The patient replies with a sombre and distant stare, “I lost my faith years ago.”
(Sometimes people assume I’m there for religious purposes and then they don’t want to talk. But I’m there for more than that – I’m there for whatever is meaningful and important to them in that time).
This is the critical moment in my encounter. If I, as a Biblical scholar and professor, give her an answer or a response such as, “This is what God meant for your life,” or “You must trust God through this,” or “Things can’t be that bad,” or “What does the Bible say about this?” I won’t be helpful to her, in fact I will carelessly devalue her sacred space by not listening and joining her in her pain.
Like Moses before the Lord, I take off my sandals. I enter her sacred space. I sit down beside her and mirror her words with empathy and invite her into the sacred space we now share, “You lost your faith! Tell me about that.”
With deep pain, disappointment and hopelessness in her voice, she takes me into her life as a little girl who went to Sunday school. She was eager to learn, and knew Jesus, but was told not to ask questions. She was taught it was not our place to question God: He was sovereign, absolute. “But I could not stop asking questions,” she said angrily, “that is part of who I am.”
My job is not to proselytize (that is to convert people to my faith), my job is to help her find her own spiritual resources – that is – to journey with her and help her find what she has lost (or as my colleague puts it – to listen in on the conversation with the Divine).
“So I became angry with him. I have spent the past twenty years denying him.” I felt my heart plummet into my stomach with sadness. I grew angry with her. I have seen how the church (in general) has failed, how faulty theology has separated us from embracing one another, from embracing God.
Like Job in the ashes, I sat with her in her pain… We remained silent for some time feeling the isolation of lostness. “I felt hopeless. I tried to end it all. There is no point going on, not without questions,” she said as she hung her head lower. Now was the time for me to examine the resources in her spiritual tool kit. To lift them up, dust them off and help her remember them. “I do not think you have lost your faith,” I said.
Her head shot up and her eyes widened.
“It sounds like your faith is in your questions.”

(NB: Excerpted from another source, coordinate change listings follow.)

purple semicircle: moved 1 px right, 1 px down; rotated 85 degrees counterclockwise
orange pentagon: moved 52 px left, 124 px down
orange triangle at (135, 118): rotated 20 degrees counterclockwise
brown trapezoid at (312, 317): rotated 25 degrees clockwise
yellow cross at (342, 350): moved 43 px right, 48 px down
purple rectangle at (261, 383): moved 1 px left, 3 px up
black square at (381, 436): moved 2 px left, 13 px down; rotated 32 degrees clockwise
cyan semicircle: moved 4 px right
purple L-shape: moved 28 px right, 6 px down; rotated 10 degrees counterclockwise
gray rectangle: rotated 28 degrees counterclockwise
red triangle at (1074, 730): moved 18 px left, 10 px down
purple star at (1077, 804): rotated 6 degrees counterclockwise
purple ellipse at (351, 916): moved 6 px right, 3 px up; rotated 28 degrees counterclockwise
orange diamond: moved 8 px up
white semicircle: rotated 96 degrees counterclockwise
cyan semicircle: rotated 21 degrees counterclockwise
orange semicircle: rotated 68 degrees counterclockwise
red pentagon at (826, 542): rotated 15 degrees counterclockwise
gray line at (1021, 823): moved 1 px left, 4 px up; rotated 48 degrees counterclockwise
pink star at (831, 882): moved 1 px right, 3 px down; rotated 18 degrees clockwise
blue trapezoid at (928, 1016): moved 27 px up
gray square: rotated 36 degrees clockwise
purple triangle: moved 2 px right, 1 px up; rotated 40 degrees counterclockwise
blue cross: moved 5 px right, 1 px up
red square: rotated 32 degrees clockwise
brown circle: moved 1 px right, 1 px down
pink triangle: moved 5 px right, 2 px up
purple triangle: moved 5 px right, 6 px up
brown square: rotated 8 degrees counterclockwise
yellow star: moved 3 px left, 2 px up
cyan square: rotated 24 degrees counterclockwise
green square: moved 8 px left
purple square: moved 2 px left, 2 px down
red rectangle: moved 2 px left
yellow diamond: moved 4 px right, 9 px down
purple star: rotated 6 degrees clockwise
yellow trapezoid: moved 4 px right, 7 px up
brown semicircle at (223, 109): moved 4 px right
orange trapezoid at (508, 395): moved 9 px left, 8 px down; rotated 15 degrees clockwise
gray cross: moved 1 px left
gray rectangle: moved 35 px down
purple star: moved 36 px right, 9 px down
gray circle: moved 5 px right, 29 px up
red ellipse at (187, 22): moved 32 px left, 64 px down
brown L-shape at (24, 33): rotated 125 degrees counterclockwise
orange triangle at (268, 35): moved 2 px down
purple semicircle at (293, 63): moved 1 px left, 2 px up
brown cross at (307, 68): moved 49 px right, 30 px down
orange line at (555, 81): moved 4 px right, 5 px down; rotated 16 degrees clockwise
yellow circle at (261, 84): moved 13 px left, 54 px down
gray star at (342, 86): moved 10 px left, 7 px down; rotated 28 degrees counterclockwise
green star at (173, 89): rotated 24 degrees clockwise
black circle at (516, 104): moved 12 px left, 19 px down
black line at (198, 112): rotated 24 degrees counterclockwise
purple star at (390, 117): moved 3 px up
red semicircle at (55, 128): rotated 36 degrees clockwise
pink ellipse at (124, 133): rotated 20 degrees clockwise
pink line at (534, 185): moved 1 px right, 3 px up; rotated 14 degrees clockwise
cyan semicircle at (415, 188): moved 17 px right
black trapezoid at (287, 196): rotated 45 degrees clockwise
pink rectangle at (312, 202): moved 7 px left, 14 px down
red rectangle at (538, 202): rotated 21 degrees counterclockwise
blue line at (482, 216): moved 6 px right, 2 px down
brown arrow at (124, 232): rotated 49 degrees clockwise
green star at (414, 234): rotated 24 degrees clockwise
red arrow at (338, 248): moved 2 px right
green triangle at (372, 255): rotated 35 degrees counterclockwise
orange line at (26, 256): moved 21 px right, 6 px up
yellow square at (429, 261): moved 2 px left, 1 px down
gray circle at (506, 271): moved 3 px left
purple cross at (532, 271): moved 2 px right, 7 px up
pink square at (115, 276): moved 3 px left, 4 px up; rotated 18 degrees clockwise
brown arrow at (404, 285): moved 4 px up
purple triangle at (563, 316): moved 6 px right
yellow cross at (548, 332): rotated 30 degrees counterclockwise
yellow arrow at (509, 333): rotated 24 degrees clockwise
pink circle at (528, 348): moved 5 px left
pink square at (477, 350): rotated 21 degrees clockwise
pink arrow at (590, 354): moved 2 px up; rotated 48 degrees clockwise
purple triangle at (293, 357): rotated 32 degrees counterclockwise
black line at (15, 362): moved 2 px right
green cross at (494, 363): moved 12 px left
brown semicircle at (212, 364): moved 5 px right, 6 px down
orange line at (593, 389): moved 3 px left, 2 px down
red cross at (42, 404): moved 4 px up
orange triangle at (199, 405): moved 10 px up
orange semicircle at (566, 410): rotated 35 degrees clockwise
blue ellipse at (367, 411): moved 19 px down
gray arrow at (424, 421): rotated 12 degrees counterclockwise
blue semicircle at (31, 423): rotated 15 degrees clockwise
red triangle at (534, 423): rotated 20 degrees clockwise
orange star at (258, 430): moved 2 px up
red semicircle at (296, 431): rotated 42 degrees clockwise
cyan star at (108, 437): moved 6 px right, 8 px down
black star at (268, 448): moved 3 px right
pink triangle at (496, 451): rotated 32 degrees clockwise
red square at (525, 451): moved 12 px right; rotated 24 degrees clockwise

“In my questions?” she retorted.
“Yes, in the tradition you come from, the little girl going to Sunday school and learning about Jesus – Jesus asked questions. When Jesus hung from the cross He cried out, ‘My God, My God why have You forsaken Me?’ Jesus asked God a very profound question. In His darkest hour, when He was enduring the weight of the world and of all ages; He asked God a question. If Jesus, who is a model for us, can ask God questions, why can’t we?”
Jesus quotes Psalm 22 when he asks God that question. The Psalms are filled with questions toward God. We do not ask someone a question if we think they will not answer, or if they do not exist. When we ask God a question we put the ball in his court and await his response. Questions become the strongest assertion of our faith. “Hmm,” she sighed, “I never thought of it that way before.”
I left the patient to ponder her newfound spiritual resources. A couple of days later I was honored to enter her sacred space again. Her countenance no longer showed despair and hopelessness.
She said, “You know that little girl I told you about. She still believes. I realized it when you suggested that my faith was in my questions. I do like to question. I question everything.”
This person was empowered not through theology or answers, but because someone sat with her in her sacred space and listened to her story until she found her own way.
Jonathan Moll is a hospital chaplain in the Calgary area.